Wright presents Baby as a character out of step with the rest of the contemporary, both in his disability and in how he manages it. He wears new Apple earpods equipped with a microphone that serves no utility plugged into his output-only iPod jack. He reads lips instead of listening to speech, which gives the impression to his cohorts that he is both mute and uncomprehending. He speaks little, but can recite the complex conversations that happen around him from memory. He doesn’t own a smartphone or a computer; he’s a cyborg who depends heavily on a single-use technology for insulation from the loud, chaotic, aggressive world in which he’s mired. Baby’s iPods are more than comfort objects. For him — as for many others who use portable listening devices protectively — they’re environmental filters, buffers that enable him to engage more safely with the world.

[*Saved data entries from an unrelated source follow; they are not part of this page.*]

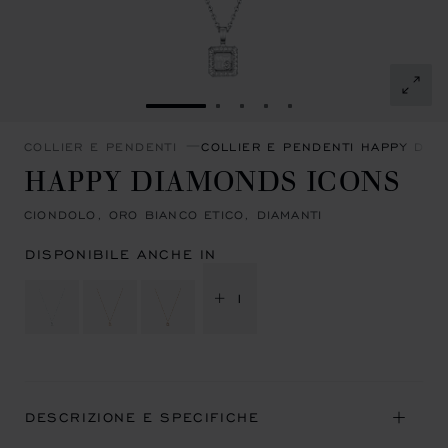
VAI ALLA SLIDE 1
VAI ALLA SLIDE 2
VAI ALLA SLIDE 3
VAI ALLA SLIDE 4
VAI ALLA SLIDE 5
COLLIER E PENDENTI
COLLIER E PENDENTI HAPPY DIA
HAPPY DIAMONDS ICONS
CIONDOLO, ORO BIANCO ETICO, DIAMANTI
DISPONIBILE ANCHE IN
+ 1
DESCRIZIONE E SPECIFICHE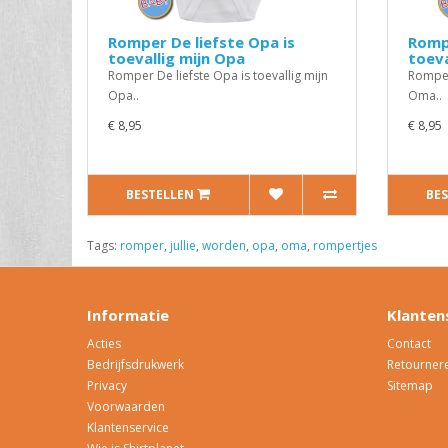
Romper De liefste Opa is
Rompe
toevallig mijn Opa
toeva
Romper De liefste Opa is toevallig mijn
Romper
Opa..
Oma..
€ 8,95
€ 8,95
BESTELLEN
BE
Tags:
romper
,
jullie
,
worden
,
opa
,
oma
,
rompertjes
Informatie
Klanten
Acties
Contact
Bedrijfsdrukwerk
Retourner
Privacy
Sitemap
Voorwaarden
Klantenservice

Apple stopped producing the iPod Classic in 2014 (the wifi–enabled iPod Touch is still available), but it lives on in a healthy aftermarket economy on resale sites like eBay. The first generation iPod Baby was listening to at the moment of his parents’ death now sells for thousands of dollars as a collectors’ item. But most clickwheel iPods are purchased for their use value, not their fetish value; a perfectly functional but aesthetically compromised Classic can fetch hundreds of dollars, without original packaging, for its 160 gigabyte hard drive, scratches and all.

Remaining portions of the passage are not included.